I have recently come to discover that when Namibia becomes overcrowded with Makua (white folk) it equals sudden freak thunderstorms in the middle of dry seasons. Now I also know that twice doesn’t equal any sort of scientific proof, but then consider it my hypothesis, as it were. This is now the second time that a team has arrived from America and as soon as they got here we’ve had a freak thunderstorm. So there…that is what I’ve learned today…in addition to the fact that a bottle of water costs about $3,000 in Zambia. Luckily there’s a 4000:1 exchange rate.

Thursday, September 17, 2009

Adventures Thru Time

Adventure and lack of time is basically the way of life over here. If its not one thing its always another…to varying extremes. And this past weekend was the kind of the epitomy of what African time is really like. On Sunday evening I left on a bus with Jessica and one of our small girls, Elisa, to go to Windhoek, the capital. Our two biggest goals were to go to the eye doctor to get new glasses for Elisa, but also to pick up Jessica’s truck…which is where the time issue really begins. Her bakkie (pickup truck) had some water damage during the flood that caused some electrical problems and she has now been 6 months without it! So now that it was finally fixed we hopped on one of the most reliable bus services in Namibia to take a lil road trip with my faithful travel buddy. Well the lil part soon became a very large understatement as what was supposed to be a 14-hour bus ride slowly turned into 23! After stopping and going multiple times through the night to try and fix whatever was wrong, the stops quickly became longer than the goes to the point where we would hardly go half a kilometer before pulling over again. Finally, when we were supposed to have arrived already, they announced that a rescue bus was on its way and we began the next stage of this lovely little waiting game. The next bus finally arrived…a bit of a tighter squeeze than the last, but at least it ran…for a while. The bus riders started getting more chatty as we began discussing everything from Starbucks to McDonalds (or lack there of) to toilet paper uses in Namibia (don’t ask) to how ridiculous our American Afrikaans accents were (basically like Americans making fun of British accents). Then as soon as we thought we might actually make it, we stood very corrected. We crawled to each robot (stoplight) hoping it would be green b/c everytime we had to stop, the whole bus would also. Fourteen stall-outs later, this now over-heated bus was also a complete goner.
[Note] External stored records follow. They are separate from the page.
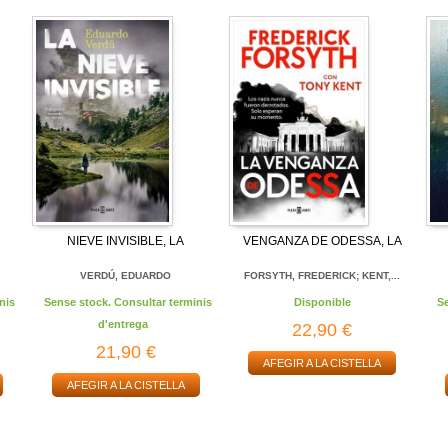
NIEVE INVISIBLE, LA
VENGANZA DE ODESSA, LA
VERDÚ, EDUARDO
FORSYTH, FREDERICK; KENT,...
nis
Sense stock. Consultar terminis
Disponible
S
d'entrega
22,90 €
21,90 €
AFEGIR A LA CISTELLA
AFEGIR A LA CISTELLA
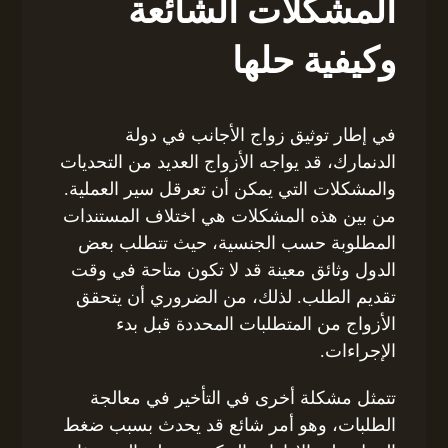
المشكلات الشائعة
وكيفية حلها
في إطار توثيق زواج الأجانب في دولة
الدنمارك، قد يواجه الأزواج العديد من التحديات
والمشكلات التي يمكن أن تعرقل سير العملية.
من بين هذه المشكلات هي اختلاف المستندات
المطلوبة حسب الجنسية، حيث تتطلب بعض
الدول وثائق معينة قد لا تكون متاحة في وقت
تقديم الطلب. لذلك، من الضروري أن يتحقق
الأزواج من المتطلبات المحددة قبل بدء
الإجراءات.
تتمثل مشكلة أخرى في التأخير في معالجة
الطلبات، وهو أمر شائع قد يحدث بسبب ضغط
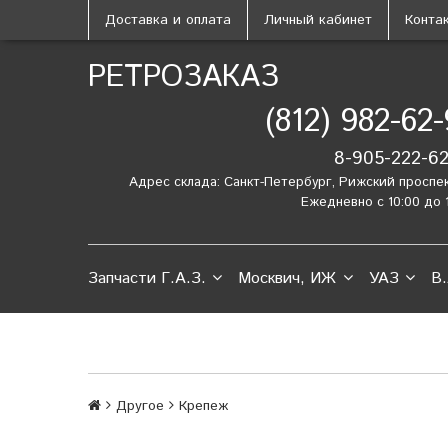
Доставка и оплата
Личный кабинет
Конта
РЕТРОЗАКАЗ
(812) 982-62
8-905-222-6
Адрес склада: Санкт-Петербург, Рижский проспе
Ежедневно с 10:00 до 
Запчасти Г.А.З.
Москвич, ИЖ
УАЗ
В.
Другое
Крепеж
So 23 hours later and 2 blocks from our final destination enough protest finally arose that they let everyone offload in the middle of the street…trailer and all.
So then we were left with 5 minutes to both pick up Jessica’s truck and get Elisa to the eye doctor appointment in a taxi where the driver said he knew the road, but, after dropping Jessica, we drove all over the city only to find out it no longer exists!
In the end it was a successful trip and a good adventure…for me at least…but then again Jessica’s still convinced I also enjoy rain when camping, ha! We came home with a fixed truck, new glasses for Elisa, and none other than my first ever speeding ticket…and in Africa nonetheless! In my defense it’s a very silly idea to expect people to be able to slow down from 120 to 60 in what might as well be 10 feet…but there was my new friend standing next to the 60 km/h sign with the lovely ticket pictured above. I felt better knowing I was only clocked at 84 while the guy behind me was doing 116. And at least its a lot cheaper than it would be at home. N$150 is only about US$20…not bad for going almost 25 over.
Then, while off on my own adventures, I apparently missed some good opportunistic ones back at cozv. Since we have vehicles here, we are occasionally called upon to be the local ambulance. In this particular case, I missed getting to take in a guy that had been attacked by 2 hippos in the river while fishing and had had his whole hip basically crushed in the mouth of one of them. When they took him in they had him so wrapped up in a tarp and who knows what else that when the medics went to go and find him in the tarp the poor guy had fallen out onto the floor before they found him! O the things that happen here…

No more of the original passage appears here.